2. Installation

2.1. Requirements

Aurora runs on Windows 7 or newer and requires administrative privileges.

Other OS (Linux or macOS) are not supported.

2.1.1. Supported

  • Windows 7 x86 / x64

  • Windows Server 2008 R2 x64

  • Windows 8.1

  • Windows Server 2012

  • Windows Server 2012 R2

  • Windows 10

  • Windows 11

  • Windows Server 2016

  • Windows Server 2019

  • Windows Server 2022

2.1.2. Define an Antivirus / EDR Exclusion

It is recommended to exclude Aurora from your Antivirus / EDR solution.

Depending on your architecture and whether Aurora was installed or started interactively from a temporary directory, the exclusion paths are:

  1. For an installed Aurora

C:\Program Files\Aurora-Agent\aurora-agent-64.exe
C:\Program Files\Aurora-Agent\aurora-agent.exe
  1. For a interactively started Aurora the path you have used for extraction. For example:

C:\aurora\aurora-agent-64.exe
C:\aurora\aurora-agent.exe

2.2. Quick Start

  1. Extract the program package into a temporary folder (e.g. C:\aurora)

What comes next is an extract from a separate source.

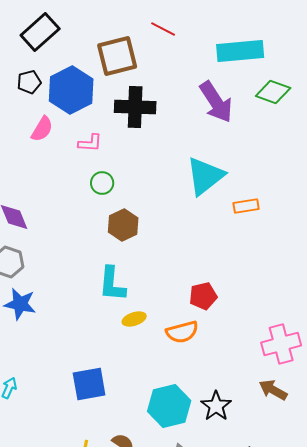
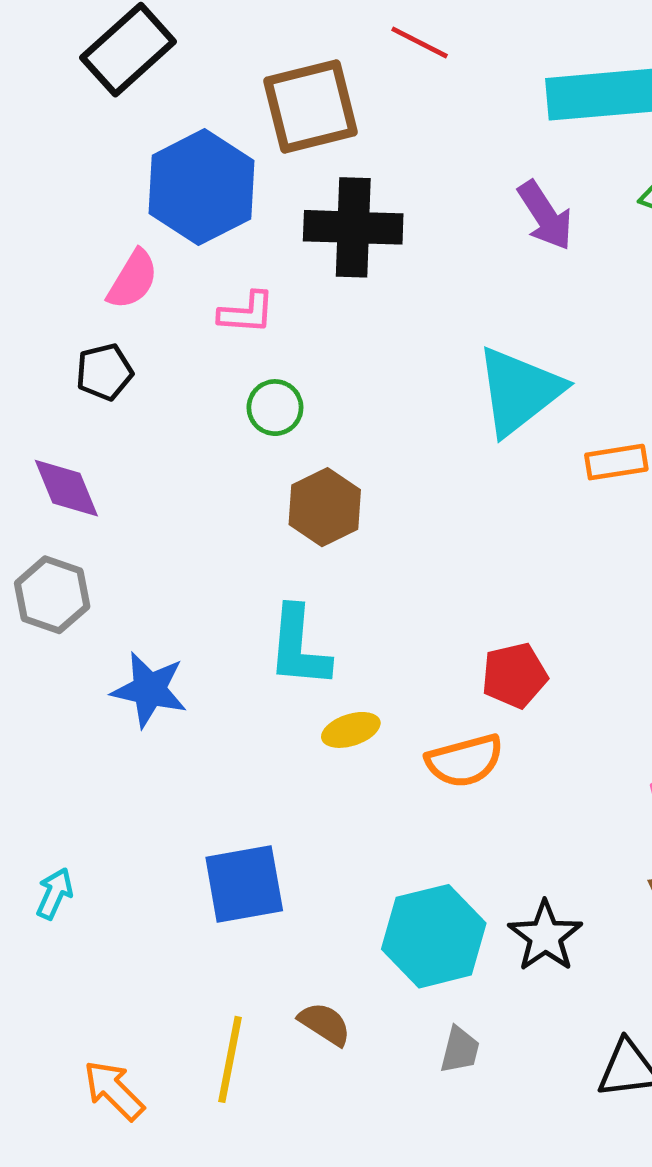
black pentagon: (29, 82) -> (104, 372), moved
purple arrow: (216, 102) -> (545, 216), size x0.7
blue star: (20, 304) -> (149, 690), moved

  2. Make sure to place the *.lic file into the extracted folder

  3. Start a cmd.exe as administrator

  4. Navigate to the extracted folder

  5. Run the following command

C:\aurora>aurora-agent.exe --install
  1. Verify that new events arrived in the local "Application" event log (Event Viewer)

  2. Run the following commands to get details on the current status of the agent

C:\aurora>aurora-agent.exe --status
C:\aurora>aurora-agent.exe --status --trace

2.3. Manual installation

2.3.1. Install Aurora

You can install the agent using the following command line from command line terminal that has been started "As Administrator".

C:\aurora>aurora-agent.exe --install

After the installation the agent, configuration files and rules reside in C:\Program Files\Aurora Agent\.

It automatically copies all rule files located in the subfolders signatures\sigma-rules and custom-signatures. The signatures\sigma-rules folder contains the current open source rule set maintained in the Sigma repository. The custom-signatures folder can be used to add your own sigma rules.

Aurora comes with with 4 configuration presets that we encourage you to explore and use:

  • Standard (agent-config-standard.yml)

  • Reduced (agent-config-reduced.yml)

  • Minimal (agent-config-minimal.yml)

  • Intense (agent-config-intense.yml)

The different presets are explained in more detail in the chapter configuration.

An installation that uses the preset named "reduced" would look like this:

C:\aurora>aurora-agent.exe --install -c agent-config-reduced.yml

2.3.2. Custom Settings

Adding your own Sigma rules or IOCs is described in chapter custom signatures. The preferred way is to add them to the custom-signatures folder before you install Aurora.

All the flags that you use after --install get written to the configuration file named agent-config.yml in the C:\Program Files\Aurora Agent\ folder and will be used by the service.

A typical command to install Aurora would look like this

C:\aurora>aurora-agent.exe --install --activate-responses

2.3.3. Uninstall Aurora

To uninstall the agent simply run the following command:

C:\Program Files\Aurora-Agent>aurora-agent.exe --uninstall

If the uninstaller fails due to unknown errors, you can uninstall Aurora manually with these commands (Run from an administrative shell)

C:\Users\nextron>sc stop aurora-agent
C:\Users\nextron>sc delete aurora-agent
C:\Users\nextron>rmdir /s /q "C:\Program Files\Aurora-Agent"
C:\Users\nextron>schtasks /Delete /F /TN aurora-agent-program-update
C:\Users\nextron>schtasks /Delete /F /TN aurora-agent-signature-update

2.4. Installation using ASGARD

When using ASGARD Management Center, Aurora can be installed using the Service Control tab; see the relevant chapter in the ASGARD manual for details.